Southampton Town Finds Contractor To Rehabilitate Tupper Boathouse In North Sea

Southampton Town officials will contract Carter-Melence, Inc. to stabilize, lift and partially reconstruct the Tupper Boathouse in North Sea. GREG WEHNER
Oct 8, 2019 4:27 PM

After two attempts of trying to attract a contractor to stabilize, lift and reconstruct portions of the Tupper Boathouse in North Sea, Southampton Town officials have found a company that will do the work.

On Tuesday, Southampton Town Board members authorized Supervisor Jay Schneiderman to sign a contract with Sound Beach-based Carter-Melence Inc. to make much-needed renovations to the boathouse, which dates back to the 1930s and is located near Conscience Point, where the first English settlers landed in Southampton.

In the first round of bids, which closed in March, the only proposal received was for $1,588,114, from LoDuca Associates. The town determined the bid was over-budget.

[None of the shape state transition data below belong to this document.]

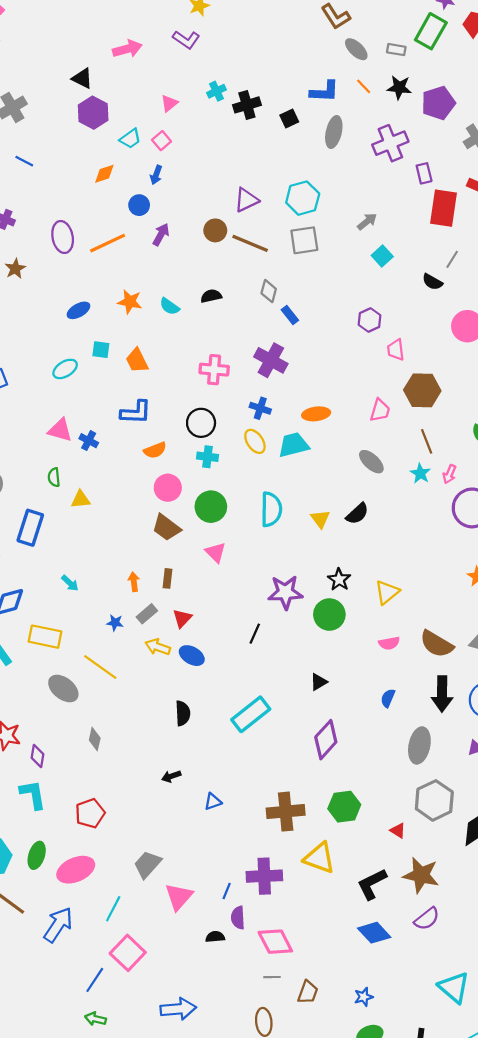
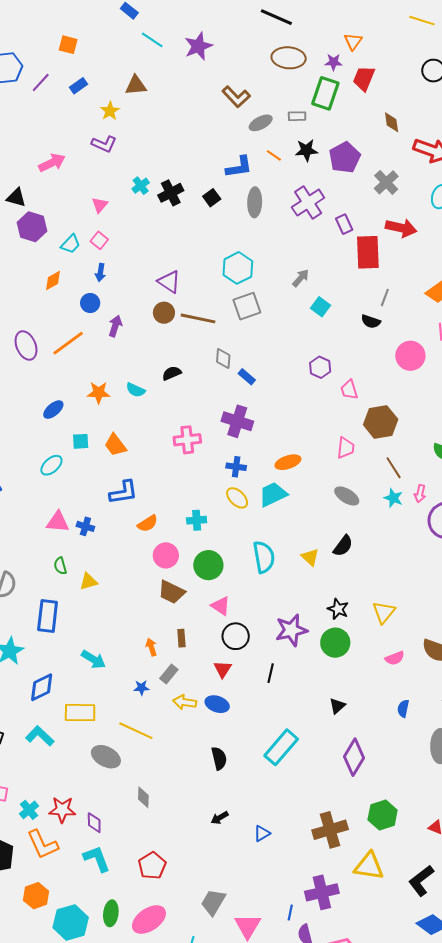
gray ellipse: (356, 49) -> (261, 123), turned -60
purple triangle: (246, 200) -> (169, 282), moved, turned -50
black circle: (201, 423) -> (236, 636), moved
cyan arrow: (70, 583) -> (93, 659), size x1.4
red triangle: (182, 618) -> (223, 669), moved

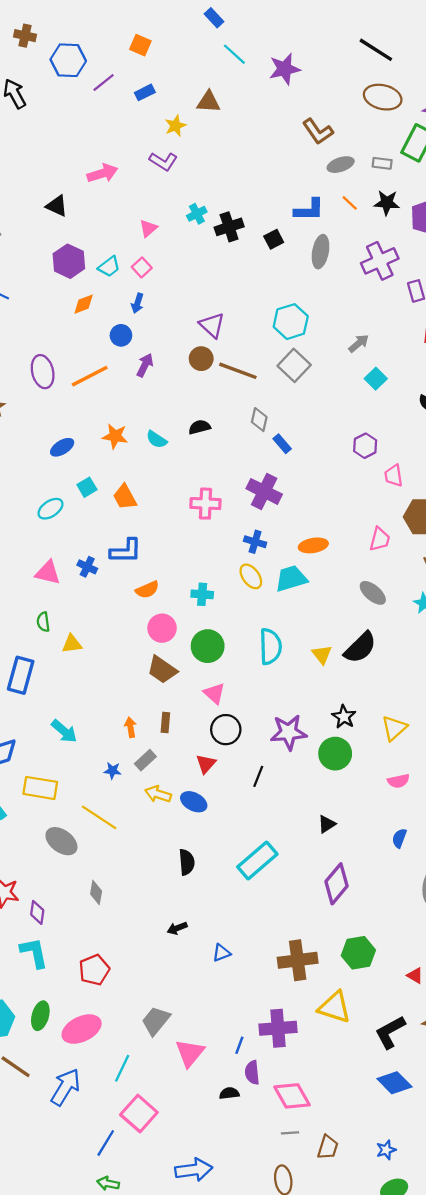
purple hexagon: (32, 227) -> (69, 261), moved
gray square: (247, 306) -> (294, 365), turned -36
cyan square: (81, 441) -> (87, 487), turned -36
blue cross: (85, 526) -> (87, 567), moved
black semicircle: (343, 546) -> (360, 648), size x1.4

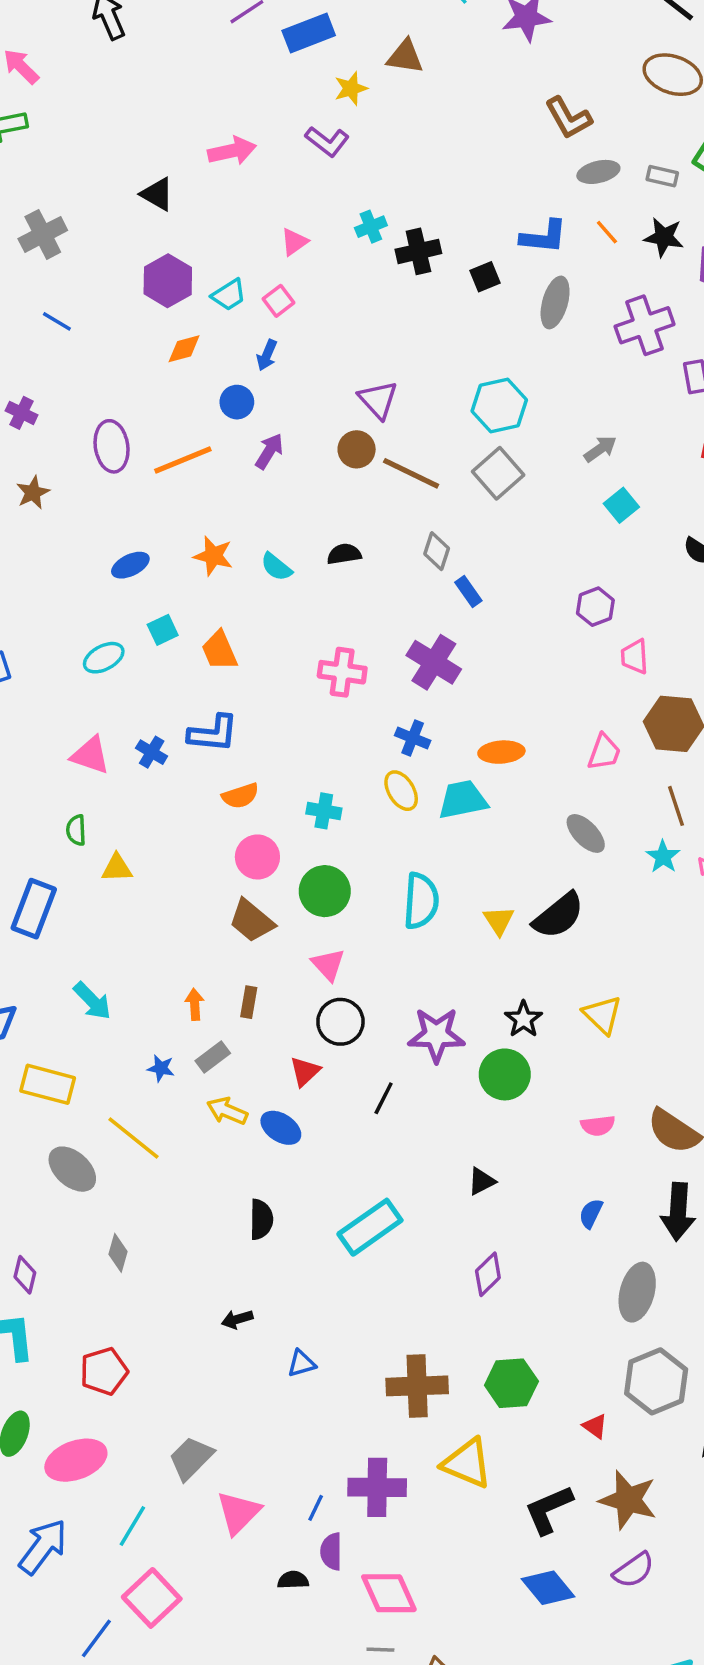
blue rectangle: (145, 92) -> (309, 33), size x1.6
yellow triangle: (394, 728) -> (602, 1015), moved, turned -40
purple diamond: (336, 884) -> (488, 1274), size x0.7

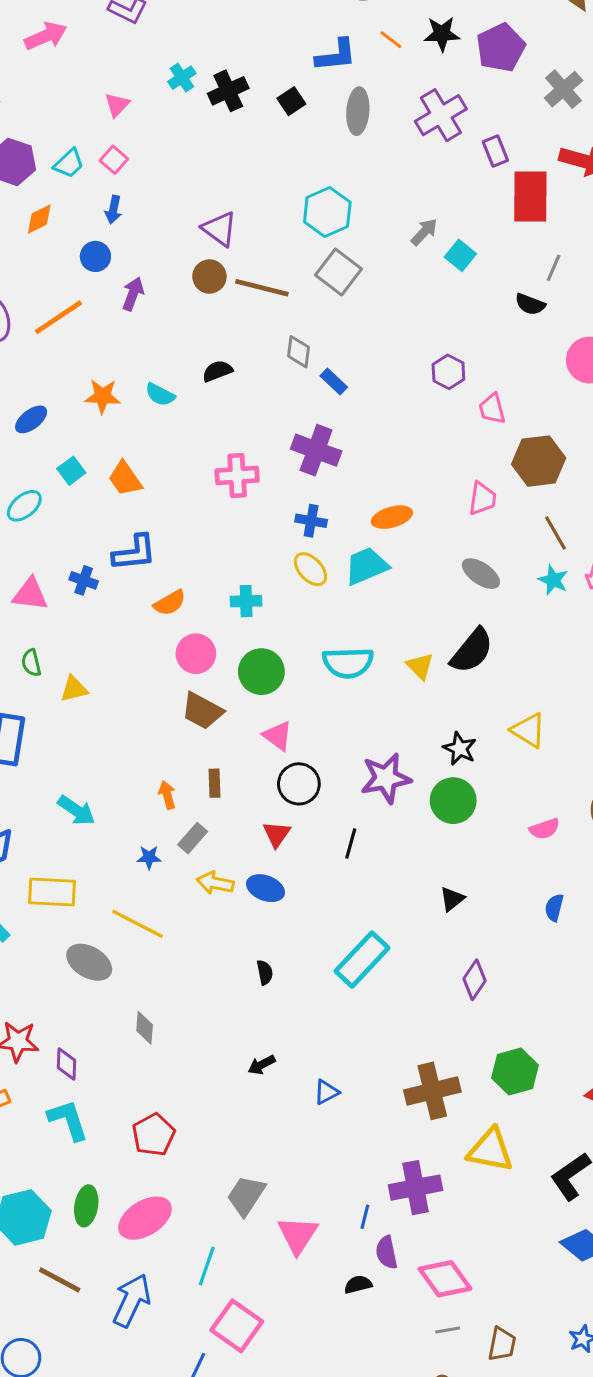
cyan square: (621, 505) -> (460, 255), moved
cyan semicircle: (421, 901) -> (348, 663), turned 96
black semicircle: (261, 1219) -> (265, 972), size x0.7

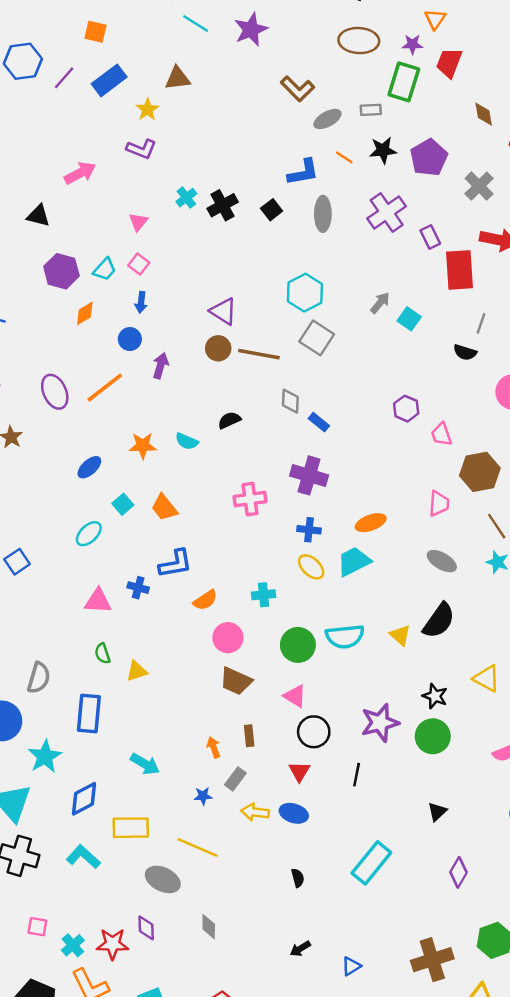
green circle: (261, 672) -> (298, 645), moved
purple diamond: (67, 1064) -> (146, 928), moved

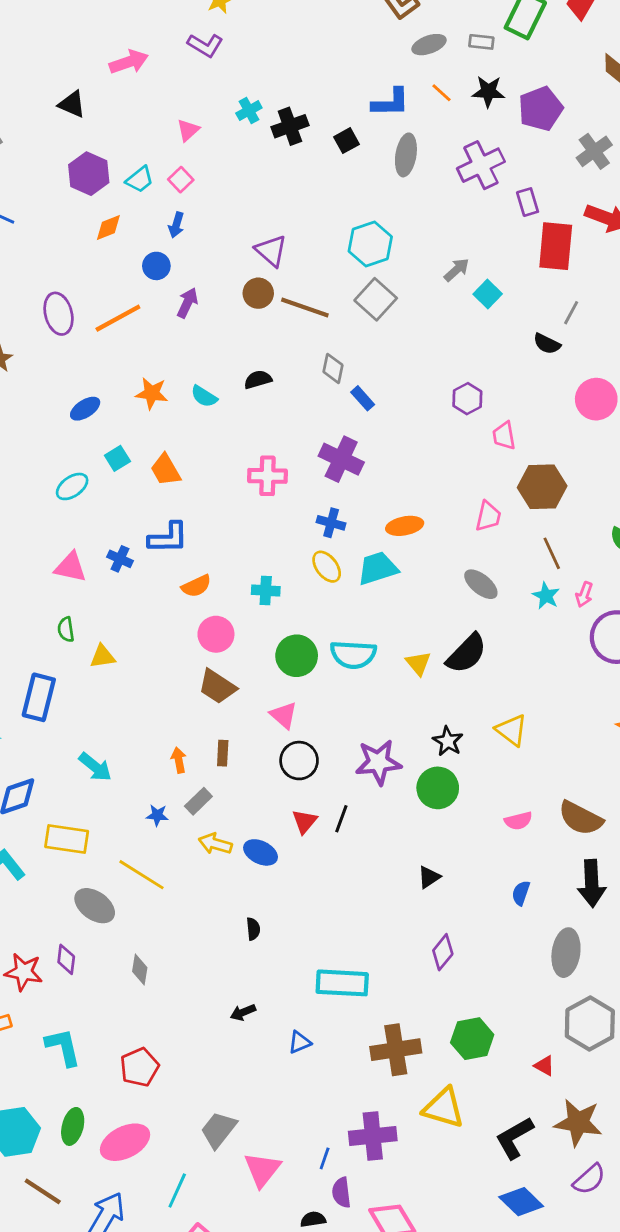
red triangle: (299, 771) -> (305, 821), moved
cyan rectangle: (371, 863) -> (342, 983), moved, turned 45

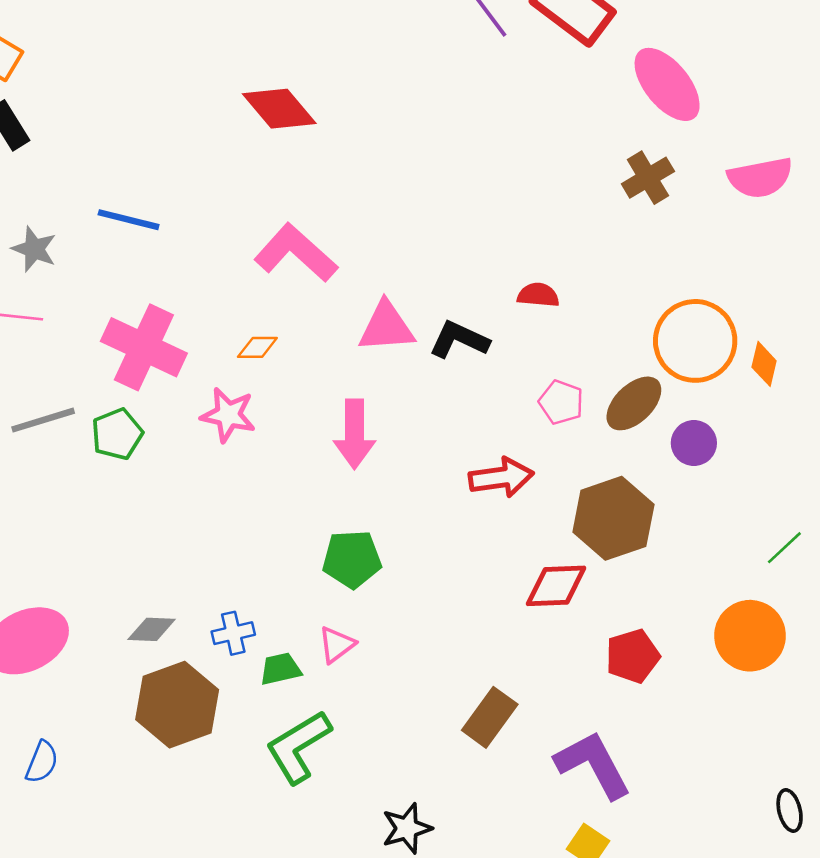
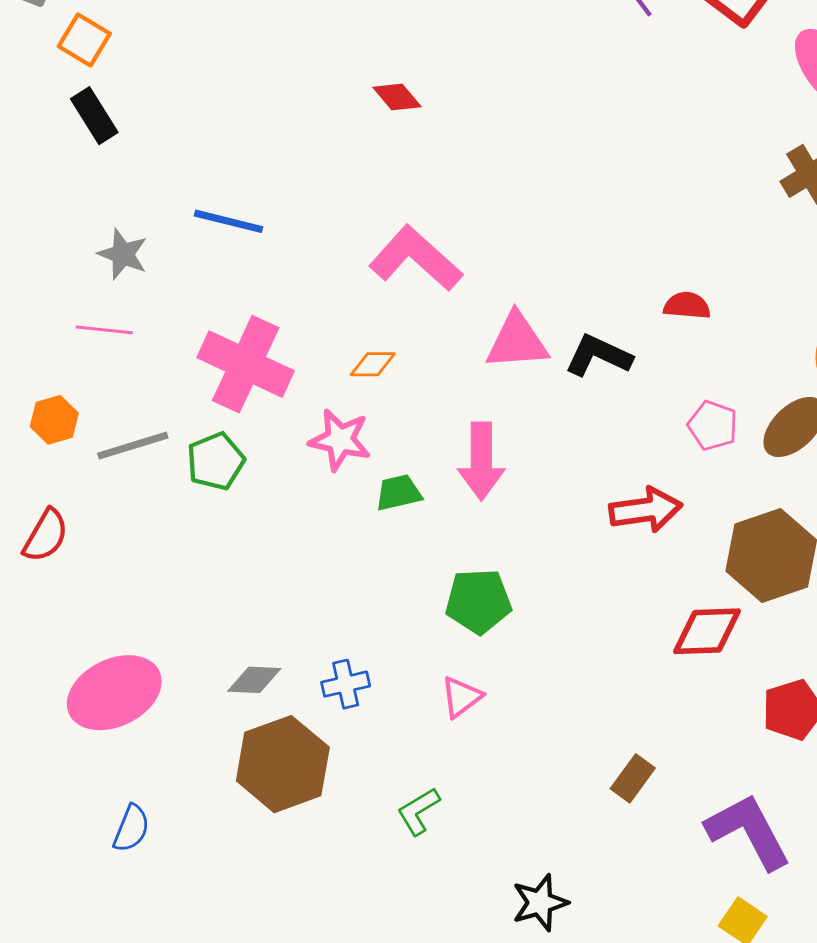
red diamond: (279, 109) -> (397, 97), size x0.6
green trapezoid: (280, 669) -> (398, 493), moved
brown rectangle: (490, 717) -> (633, 778), size x0.7
green L-shape: (298, 747) -> (418, 811), size x0.6

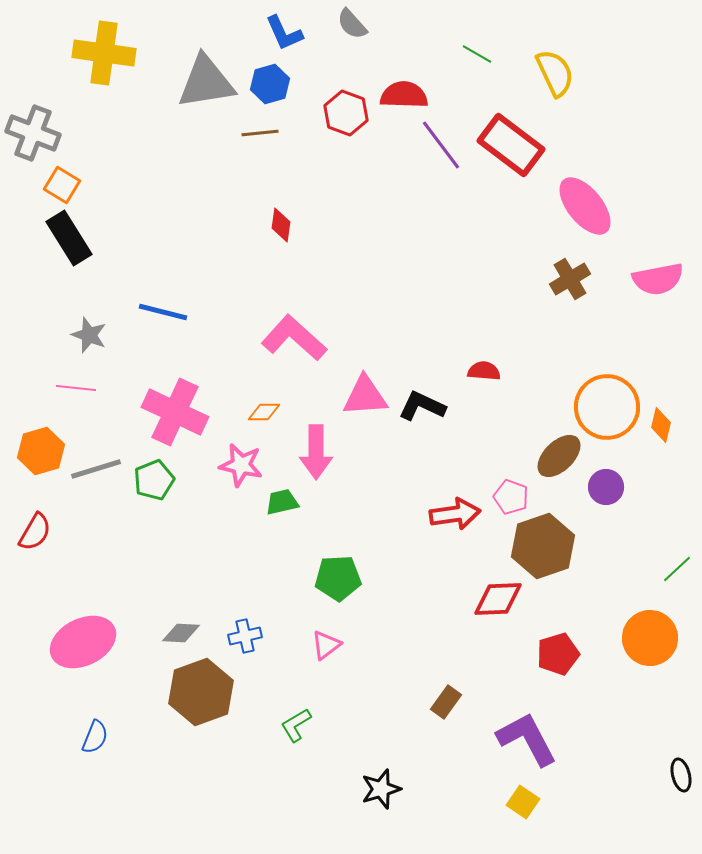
red diamond: (397, 97) -> (281, 225), turned 48
black rectangle: (94, 116) -> (69, 238), size x1.4
orange hexagon: (54, 420) -> (41, 451), size x1.4
pink pentagon: (713, 426) -> (511, 497), moved
pink arrow: (481, 461) -> (316, 452), moved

This time, Carter-Melence submitted a bid of $1,292,000 to complete the work, for which the town budgeted $861,594 in 2019 and $430,406 in 2020.

The project will be paid for using a $854,780 grant from the State Office of Parks, Recreation and Historic Preservation, according to the director of municipal works, Christine Fetten. Additional money for the project was put aside in the capital budget.

Town officials originally expected to spend just over $1 million to restore the dilapidated boathouse.

The scope of work filed with the town clerk’s office includes removing the second floor of the west terrace, removing deteriorated wall shingles and sheathing, stabilizing the building for future use, lifting the boathouse above flood level and weatherproofing the building to avoid further deterioration.

Before the boathouse was constructed, the site where it sits was a port area and the location for the first expansion of the Southampton settlement in the 1650s, according to the Southampton Town Landmarks and Historic Districts Board.

When it was a boathouse, wooden boats were constructed, stored and sold there by Edwin “Ned” Tupper, who ran the facility until 1959.

After Mr. Tupper sold the boathouse, it was used as a dining and entertainment establishment.

Sitting on a 3.9-acre parcel overlooking North Sea Harbor, the boathouse is boarded up and in bad shape. In 2015, the Town Board vowed to preserve the structure and it was declared a historic landmark.